One of those hires was Kate Lacey, a former intern of Dougherty’s who produced the film. Lacey brought the idea to Donahue, who had been looking for a promising project with Edwards for Creative Chaos. They found a good one.
“Casting By” isn’t just a profile but an argument that the contributions of Dougherty and her fellow revolutionaries went shamefully unrecognized, especially in the 1960s and ’70s. Dougherty didn’t only discover new talent, but also was instrumental in pushing for important casting decisions, in both starring and supporting roles. Without Dougherty, it’s possible there would be no Jon Voight as Joe Buck in “Midnight Cowboy,” and that someone besides Dustin Hoffman would have had an affair with Mrs. Robinson in “The Graduate.”

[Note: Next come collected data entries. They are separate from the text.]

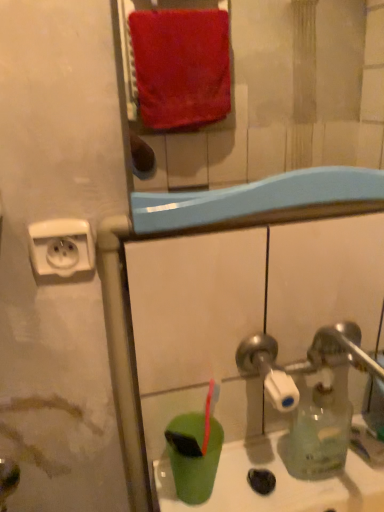 What are the coordinates of `transparent glass bottle at right` in the screenshot? It's located at (286, 437).

What is the approximate width of transparent glass bottle at right?

transparent glass bottle at right is 9.62 inches wide.

Image resolution: width=384 pixels, height=512 pixels. Describe the element at coordinates (286, 437) in the screenshot. I see `transparent glass bottle at right` at that location.

Identify the location of transparent glass bottle at right. The height and width of the screenshot is (512, 384). (286, 437). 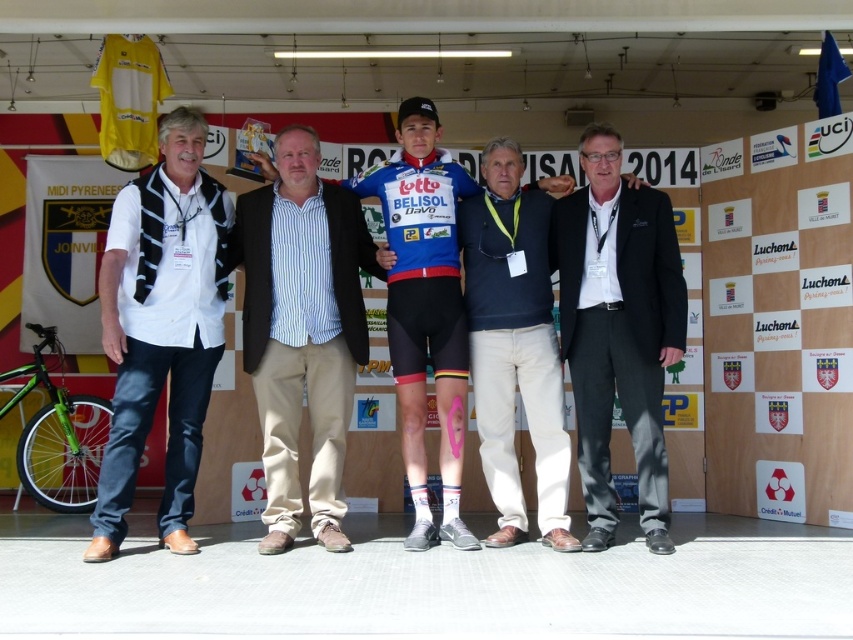 You are a photographer at the event. You need to capture a photo where the dark blue cotton shirt at center and the blue jersey at center are both visible. Based on their positions, which one will appear lower in the photo?

The dark blue cotton shirt at center is below the blue jersey at center, so it will appear lower in the photo.

You are a photographer standing at the front of the podium. You need to capture a closeup shot of both the striped cotton shirt at center and the blue jersey at center without moving your camera. Can you do it?

The striped cotton shirt at center is 23.77 inches away from the blue jersey at center. Since the distance between them is relatively small, it is possible to capture both in a single closeup shot without moving the camera by adjusting the zoom or framing appropriately. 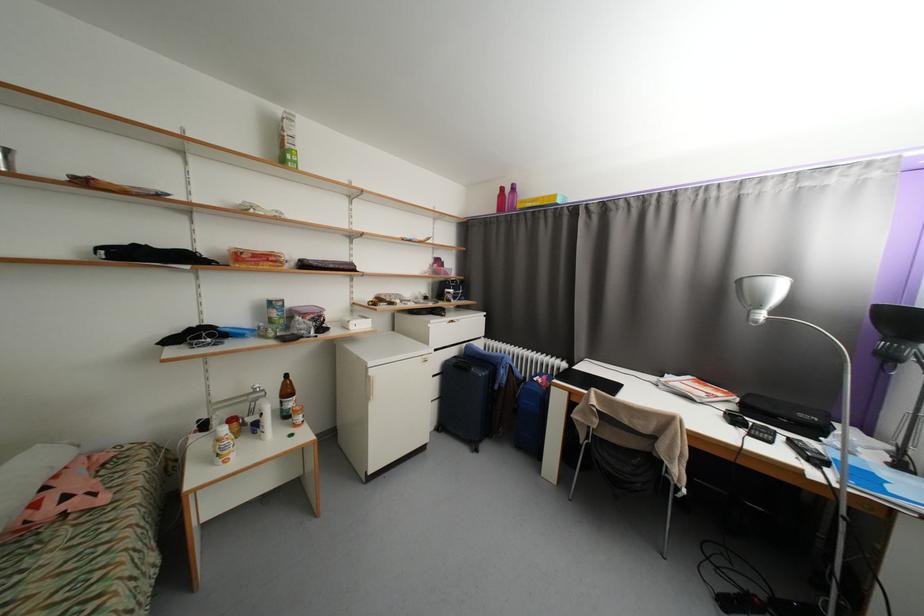 Find the location of a particular element. The height and width of the screenshot is (616, 924). refrigerator door handle is located at coordinates (370, 387). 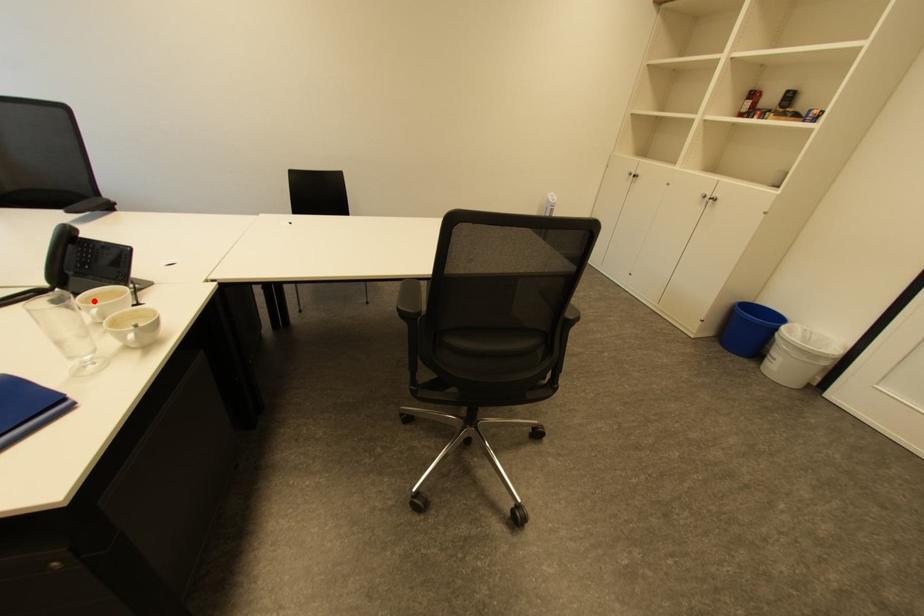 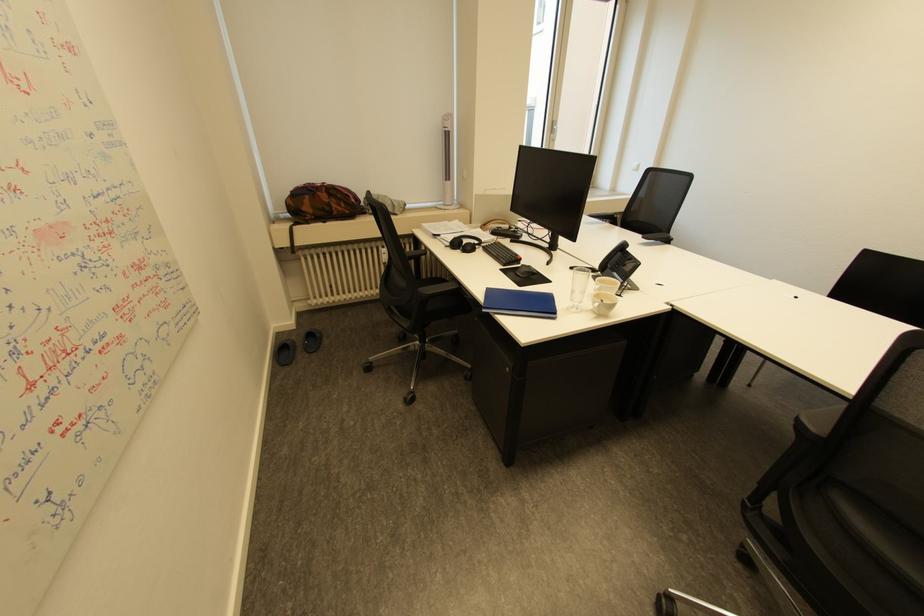 Question: I am providing you with two images of the same scene from different viewpoints. Given a red point in image1, look at the same physical point in image2. Is it:

Choices:
 (A) Closer to the viewpoint
 (B) Farther from the viewpoint

Answer: (B) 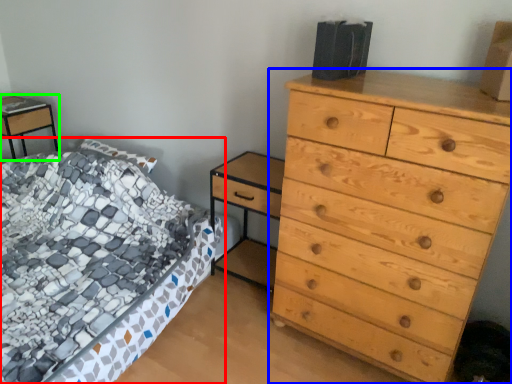 Question: Which is farther away from bed (highlighted by a red box)? chest of drawers (highlighted by a blue box) or nightstand (highlighted by a green box)?

Choices:
 (A) chest of drawers
 (B) nightstand

Answer: (B) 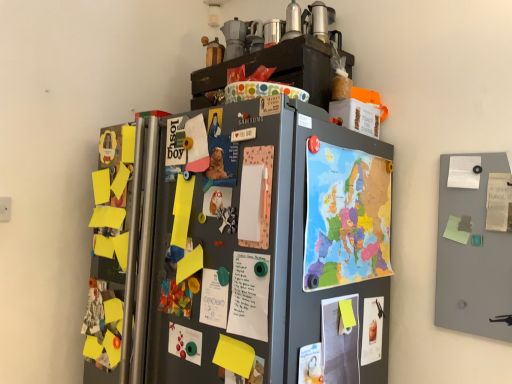 Question: Which direction should I rotate to look at metallic silver coffee pot at upper center, which is the 2th appliance from front to back?

Choices:
 (A) right
 (B) left

Answer: (A)

Question: Would you say smooth gray board at right is outside metallic silver coffee pot at upper center, which ranks as the 1th appliance in back-to-front order?

Choices:
 (A) yes
 (B) no

Answer: (A)

Question: Considering the relative sizes of smooth gray board at right and metallic silver coffee pot at upper center, which is counted as the first appliance, starting from the right, in the image provided, is smooth gray board at right shorter than metallic silver coffee pot at upper center, which is counted as the first appliance, starting from the right,?

Choices:
 (A) yes
 (B) no

Answer: (B)

Question: Is metallic silver coffee pot at upper center, which is the 2th appliance from front to back, inside smooth gray board at right?

Choices:
 (A) yes
 (B) no

Answer: (B)

Question: Is the depth of smooth gray board at right less than that of metallic silver coffee pot at upper center, the second appliance from the left?

Choices:
 (A) yes
 (B) no

Answer: (A)

Question: Is metallic silver coffee pot at upper center, which is counted as the first appliance, starting from the right, at the back of smooth gray board at right?

Choices:
 (A) yes
 (B) no

Answer: (B)

Question: Can you confirm if smooth gray board at right is positioned to the right of metallic silver coffee pot at upper center, which is counted as the first appliance, starting from the right?

Choices:
 (A) no
 (B) yes

Answer: (B)

Question: Is metallic silver canisters at upper center, which is counted as the second appliance, starting from the back, completely or partially inside matte paper poster at center, acting as the 2th poster starting from the left?

Choices:
 (A) no
 (B) yes

Answer: (A)

Question: Does matte paper poster at center, the 5th poster in the right-to-left sequence, have a larger size compared to metallic silver canisters at upper center, the 1th appliance from the left?

Choices:
 (A) no
 (B) yes

Answer: (A)

Question: From a real-world perspective, is matte paper poster at center, the 5th poster in the right-to-left sequence, physically below metallic silver canisters at upper center, which is counted as the second appliance, starting from the back?

Choices:
 (A) yes
 (B) no

Answer: (A)

Question: Considering the relative sizes of matte paper poster at center, acting as the 2th poster starting from the left, and metallic silver canisters at upper center, marked as the 2th appliance in a right-to-left arrangement, in the image provided, is matte paper poster at center, acting as the 2th poster starting from the left, wider than metallic silver canisters at upper center, marked as the 2th appliance in a right-to-left arrangement,?

Choices:
 (A) yes
 (B) no

Answer: (B)

Question: Is the position of matte paper poster at center, the 5th poster in the right-to-left sequence, more distant than that of metallic silver canisters at upper center, which is counted as the second appliance, starting from the back?

Choices:
 (A) no
 (B) yes

Answer: (A)

Question: From the image's perspective, is matte paper poster at center, acting as the 2th poster starting from the left, on top of metallic silver canisters at upper center, marked as the 2th appliance in a right-to-left arrangement?

Choices:
 (A) no
 (B) yes

Answer: (A)

Question: Is matte paper poster at lower right, marked as the second poster in a right-to-left arrangement, positioned behind matte white poster at lower center, placed as the 4th poster when sorted from left to right?

Choices:
 (A) no
 (B) yes

Answer: (B) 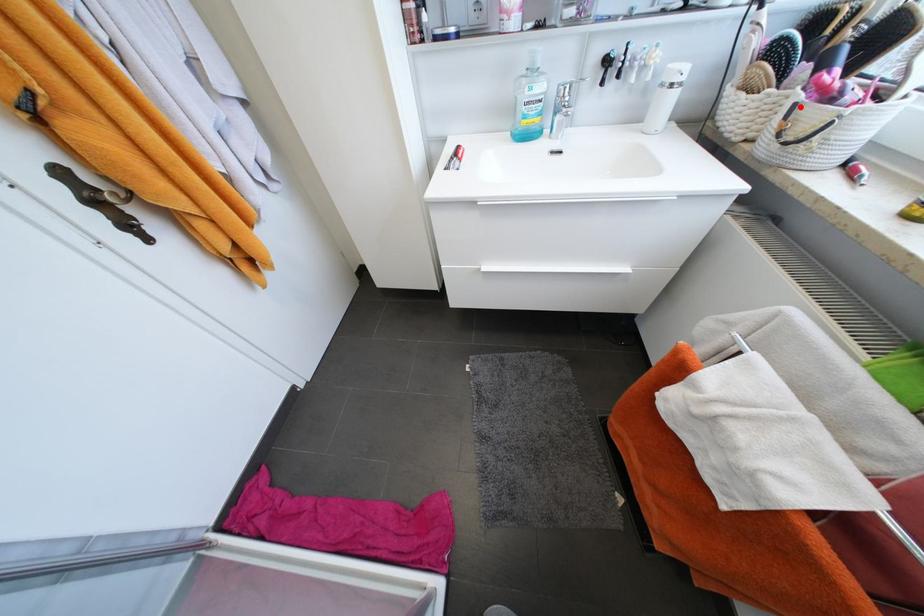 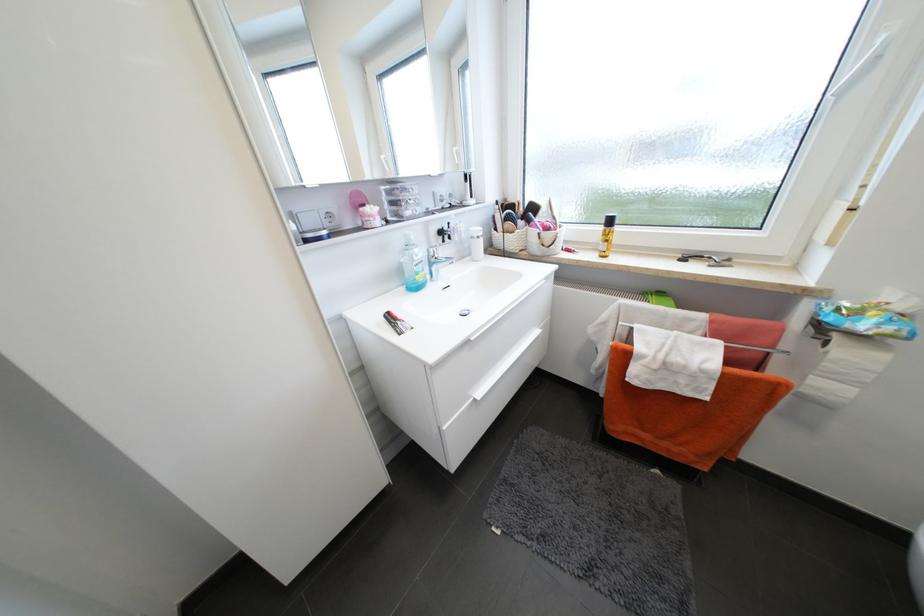 Find the pixel in the second image that matches the highlighted location in the first image.

(544, 235) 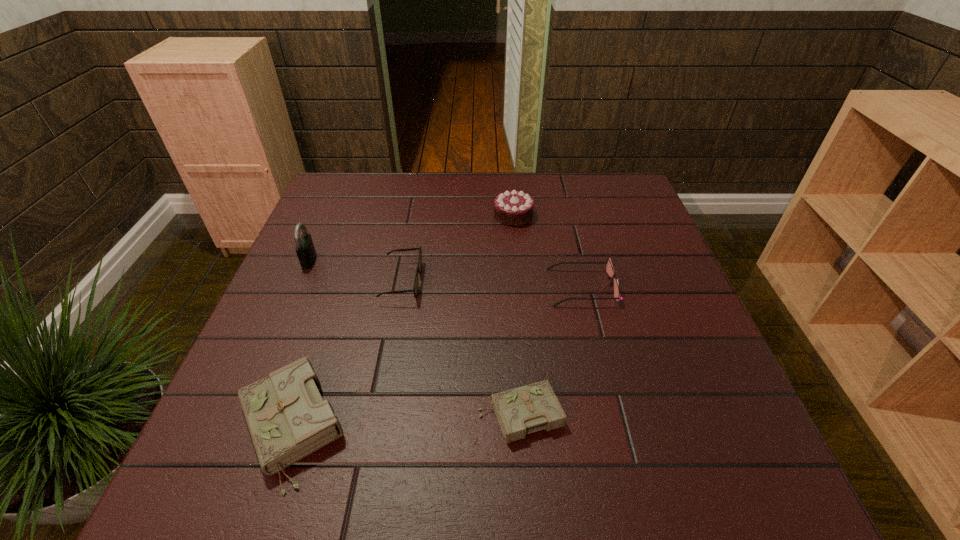 Image resolution: width=960 pixels, height=540 pixels. Identify the location of free space between the left sunglasses and the taller diary. pyautogui.click(x=346, y=354).

Where is `free spot between the farthest object and the left diary`? The image size is (960, 540). free spot between the farthest object and the left diary is located at coordinates (402, 321).

Identify the location of free space between the tallest object and the taller diary. The image size is (960, 540). (300, 343).

Locate an element on the screen. The image size is (960, 540). empty location between the shortest object and the tallest object is located at coordinates (415, 338).

Find the location of a particular element. unoccupied position between the fourth object from right to left and the left diary is located at coordinates (346, 354).

At what (x,y) coordinates should I click in order to perform the action: click on free space between the left diary and the left sunglasses. Please return your answer as a coordinate pair (x, y). The image size is (960, 540). Looking at the image, I should click on (346, 354).

Locate an element on the screen. Image resolution: width=960 pixels, height=540 pixels. free spot between the taller diary and the shortest object is located at coordinates (405, 421).

The image size is (960, 540). Find the location of `empty space between the farthest object and the third object from left to right`. empty space between the farthest object and the third object from left to right is located at coordinates (457, 248).

Find the location of a particular element. Image resolution: width=960 pixels, height=540 pixels. object that can be found as the fifth closest to the tallest object is located at coordinates (609, 268).

Identify which object is located as the second nearest to the taller diary. Please provide its 2D coordinates. Your answer should be formatted as a tuple, i.e. [(x, y)], where the tuple contains the x and y coordinates of a point satisfying the conditions above.

[(520, 411)] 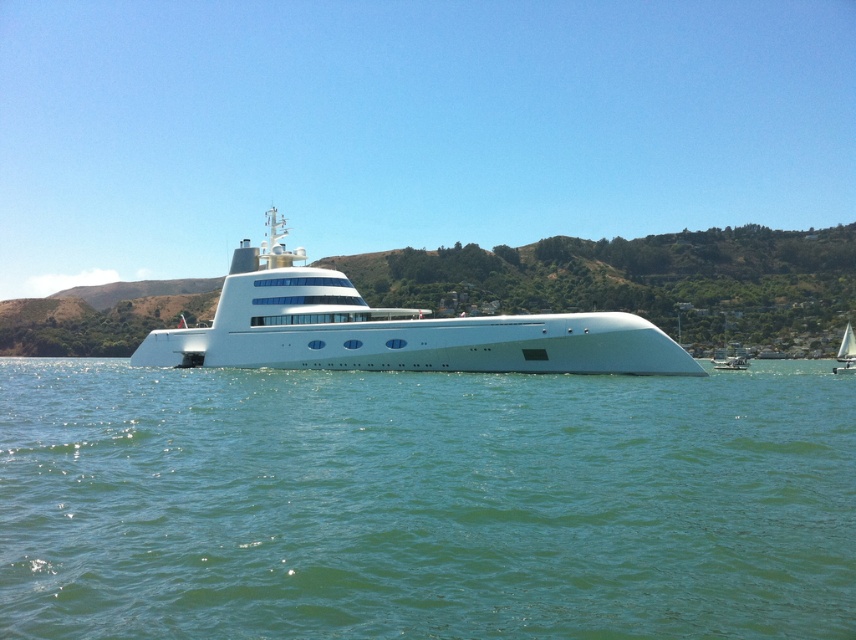 Is the position of clear blue water at center less distant than that of white glossy cruise ship at center?

That is True.

Does clear blue water at center have a larger size compared to white glossy cruise ship at center?

No, clear blue water at center is not bigger than white glossy cruise ship at center.

Which is behind, point (849, 417) or point (294, 323)?

Positioned behind is point (294, 323).

This screenshot has width=856, height=640. What are the coordinates of `clear blue water at center` in the screenshot? It's located at (424, 502).

Who is taller, clear blue water at center or white glossy sailboat at lower right?

Standing taller between the two is white glossy sailboat at lower right.

Where is `clear blue water at center`? clear blue water at center is located at coordinates click(x=424, y=502).

Which is in front, point (635, 355) or point (849, 365)?

Positioned in front is point (635, 355).

The height and width of the screenshot is (640, 856). In order to click on white glossy cruise ship at center in this screenshot , I will do `click(391, 328)`. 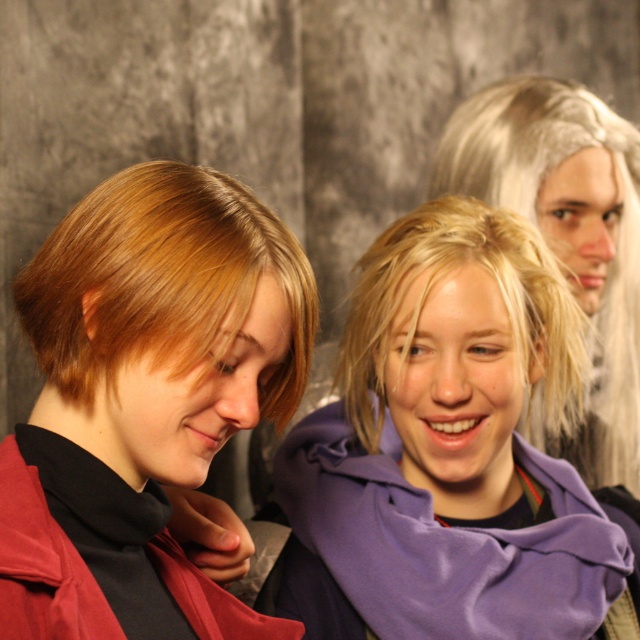 Is blonde hair at center taller than matte red jacket at lower left?

Indeed, blonde hair at center has a greater height compared to matte red jacket at lower left.

Is blonde hair at center to the right of matte red jacket at lower left from the viewer's perspective?

Correct, you'll find blonde hair at center to the right of matte red jacket at lower left.

Does point (369, 394) come farther from viewer compared to point (90, 580)?

That is True.

Where is `blonde hair at center`? Image resolution: width=640 pixels, height=640 pixels. blonde hair at center is located at coordinates (433, 285).

Is purple fleece scarf at center thinner than blonde hair at center?

Incorrect, purple fleece scarf at center's width is not less than blonde hair at center's.

Is point (380, 312) positioned after point (515, 266)?

Yes, it is behind point (515, 266).

Locate an element on the screen. The height and width of the screenshot is (640, 640). purple fleece scarf at center is located at coordinates (449, 449).

Is purple fleece scarf at center taller than blonde wig at upper right?

No, purple fleece scarf at center is not taller than blonde wig at upper right.

Looking at this image, is purple fleece scarf at center smaller than blonde wig at upper right?

Incorrect, purple fleece scarf at center is not smaller in size than blonde wig at upper right.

Dougherty and her contemporaries helped discover Jodie Foster, Susan Sarandon and Sam Waterston, and made sure Paul Newman and Robert Redford were Butch and Sundance (and not the other way around). Dougherty paired Carroll O’Conner with Jean Stapleton in “All in the Family.” Yet she rarely received a credit, and never an Oscar. In fact, no Oscar existed for that credit — not then, and not now.
“The time is coming for this to be re-examined and rethought,” says Martin Scorsese, one of many celebrity voices that lend credence to the major contributions of Dougherty and her contemporaries (Dougherty died in 2011). He may be right, but although the time might be coming, the best time might have come and gone.
“Casting By” also explores the takeover of the film industry by conglomerates in the late ’70s and ’80s, when casting became as much a corporate decision as an artistic one. This development suggests we may have missed our opportunity to honor some of the best casting work in American film history.
Even so, “Casting By” is an enjoyable and informative trip back into a magical period of the New Hollywood, the brief time between the studio and corporate systems, a time of innovation and the auteur — a time that, arguably more than any other, left filmmaking to the filmmakers. The period has been thoroughly examined for the contributions of its writers, directors and producers, and now it finally has a tribute to the people who gave them their stars.